The first of Bartholomew’s crowd-sourced maps was a “tourist and cyclist” map of the Lake District, published in 1903.

Bartholomew, with the help of cyclists, added detail to its maps, detail not on the stuffier Ordnance Survey maps. (The dearth of tourist-specific information on Ordnance Survey maps of the period isn’t terribly surprising, ordnance means weaponry and Ordnance Survey was state-owned because it produced maps for military purposes, not to guide day-trippers). Bartholomew also classified roads, using quaint and rather eye-of-the-beholder terms such as “indifferent.” It’s fascinating – and perhaps even a little upsetting – to track Bartholomew road descriptions between the Edwardian maps and those of the 1920s.

Bartholomew map, 1902

Bartholomew map, 1902

Major through routes – routes which had very often been brought back to life by cyclists – morphed into “motoring roads” even though none had yet been built as such. A handful of new “motoring roads” were built in the 1920s, some more in the 1930s but it wasn’t until the “motorway mania” of the 1960s before Britain really got roads that could be accurately called “motoring roads.”

Bartholomew map, 1920

Bartholomew map, 1920

Bartholomew map, 1920

Bartholomew map, 1920

MAP RESOURCES
Take a hi-res digital ride around Edwardian England and Wales with the National Library of Scotland’s online collection of 1902-1906 Bartholomew’s “Half Inch to the Mile Maps”.

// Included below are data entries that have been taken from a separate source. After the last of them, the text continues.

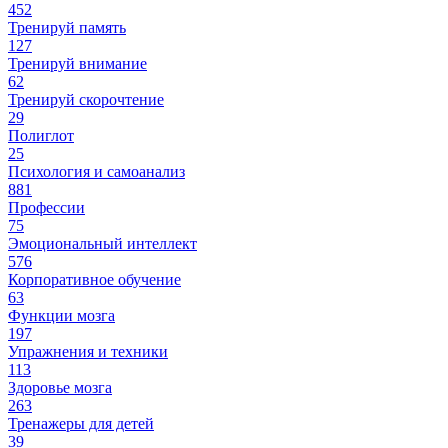
452
Тренируй память
127
Тренируй внимание
62
Тренируй скорочтение
29
Полиглот
25
Психология и самоанализ
881
Профессии
75
Эмоциональный интеллект
576
Корпоративное обучение
63
Функции мозга
197
Упражнения и техники
113
Здоровье мозга
263
Тренажеры для детей
39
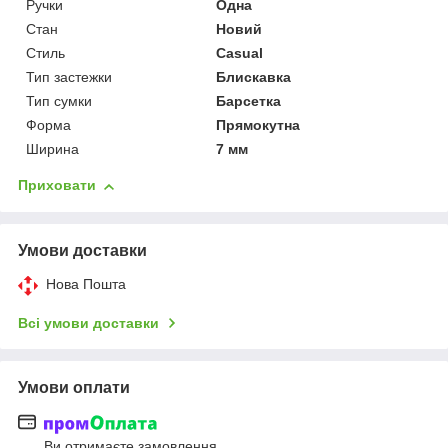
Ручки
Одна
Стан
Новий
Стиль
Casual
Тип застежки
Блискавка
Тип сумки
Барсетка
Форма
Прямокутна
Ширина
7 мм
Приховати
Умови доставки
Нова Пошта
Всі умови доставки
Умови оплати
Ви отримаєте замовлення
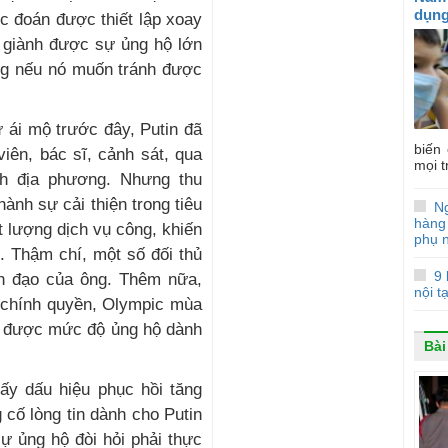
dụng
c đoán được thiết lập xoay
i giành được sự ủng hộ lớn
ng nếu nó muốn tránh được
 ái mộ trước đây, Putin đã
biến
viên, bác sĩ, cảnh sát, qua
mọi t
h địa phương. Nhưng thu
nh sự cải thiện trong tiêu
N
hàng
 lượng dịch vụ công, khiến
phụ 
ỗ. Thậm chí, một số đối thủ
9 
h đạo của ông. Thêm nữa,
nội t
y chính quyền, Olympic mùa
y được mức độ ủng hộ dành
Bài
hấy dấu hiệu phục hồi tăng
cố lòng tin dành cho Putin
sự ủng hộ đòi hỏi phải thực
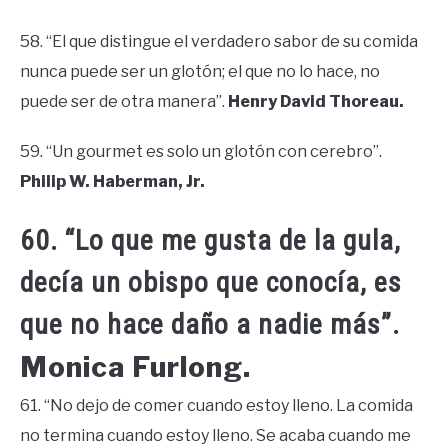
58. “El que distingue el verdadero sabor de su comida
nunca puede ser un glotón; el que no lo hace, no
puede ser de otra manera”.
Henry David Thoreau.
59. “Un gourmet es solo un glotón con cerebro”.
Philip W. Haberman, Jr.
60. “Lo que me gusta de la gula,
decía un obispo que conocía, es
que no hace daño a nadie más”.
Monica Furlong.
61. “No dejo de comer cuando estoy lleno. La comida
no termina cuando estoy lleno. Se acaba cuando me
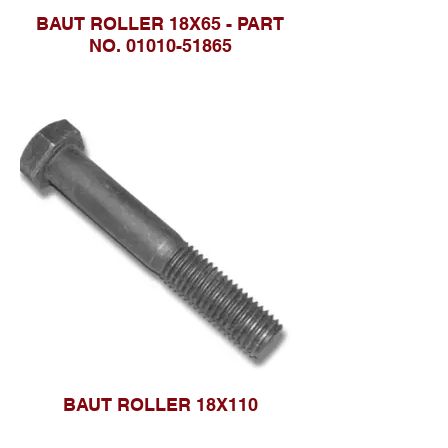
BAUT ROLLER 18X65 - PART
NO. 01010-51865
BAUT ROLLER 18X110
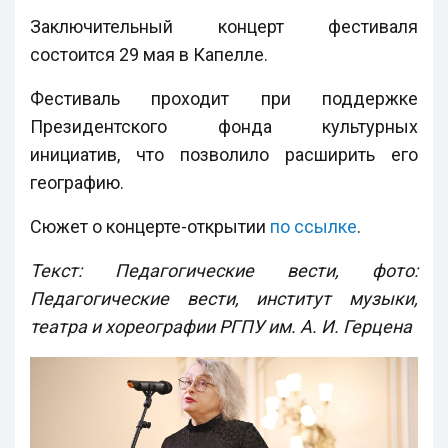
Заключительный концерт фестиваля
состоится 29 мая в Капелле.
Фестиваль проходит при поддержке
Президентского фонда культурных
инициатив, что позволило расширить его
географию.
Сюжет о концерте-открытии
по ссылке
.
Текст: Педагогические вести, фото:
Педагогические вести, институт музыки,
театра и хореографии РГПУ им. А. И. Герцена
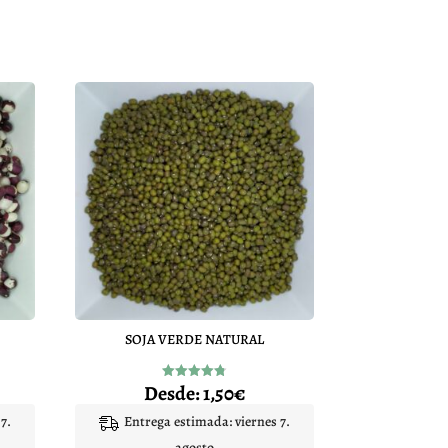
SOJA VERDE NATURAL
Desde:
1,50
€
Valorado
con
4.80
7.
Entrega estimada: viernes 7.
de 5
agosto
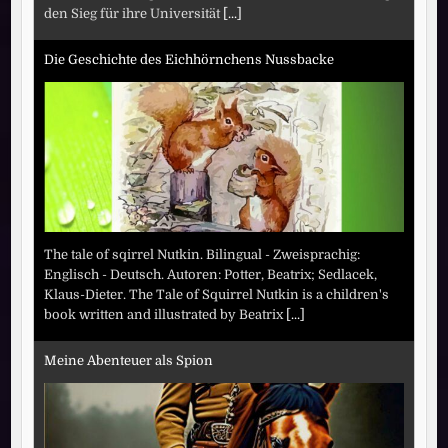
den Sieg für ihre Universität
[...]
Die Geschichte des Eichhörnchens Nussbacke
The tale of sqirrel Nutkin. Bilingual - Zweisprachig:
Englisch - Deutsch. Autoren: Potter, Beatrix; Sedlacek,
Klaus-Dieter. The Tale of Squirrel Nutkin is a children's
book written and illustrated by Beatrix
[...]
Meine Abenteuer als Spion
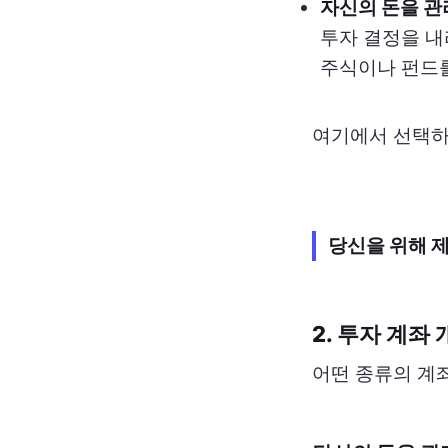
자신의 돈을 관
투자 결정을 내
주식이나 펀드를
여기에서 선택하
당신을 위해 
2. 투자 계좌
어떤 종류의 계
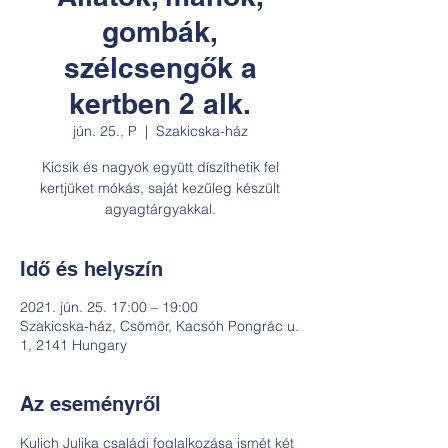
gombák,
szélcsengők a
kertben 2 alk.
jún. 25., P
  |  
Szakicska-ház
Kicsik és nagyok együtt díszíthetik fel
kertjüket mókás, saját kezűleg készült
agyagtárgyakkal.
Idő és helyszín
2021. jún. 25. 17:00 – 19:00
Szakicska-ház, Csömör, Kacsóh Pongrác u.
1, 2141 Hungary
Az eseményről
Kulich Julika családi foglalkozása ismét két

Or have a play with the date-sensitive transparency slider on the Great Britain time-traveller, “a seamless mosaic of Bartholomew half-inch to the mile maps of Great Britain to be viewed and compared to modern maps, 1897 and 1907, forming a snapshot of Great Britain from just over a century ago. The maps are georeferenced so that they can easily be compared to each other and to modern maps and satellite images.”

Want to see the half-inch series maps in the flesh, and next to John George Bartholomew’s correspondence with the CTC? Get yourself to Edinburgh for the Bartholomew exhibition, which runs at the National Library of Scotland until 7th May.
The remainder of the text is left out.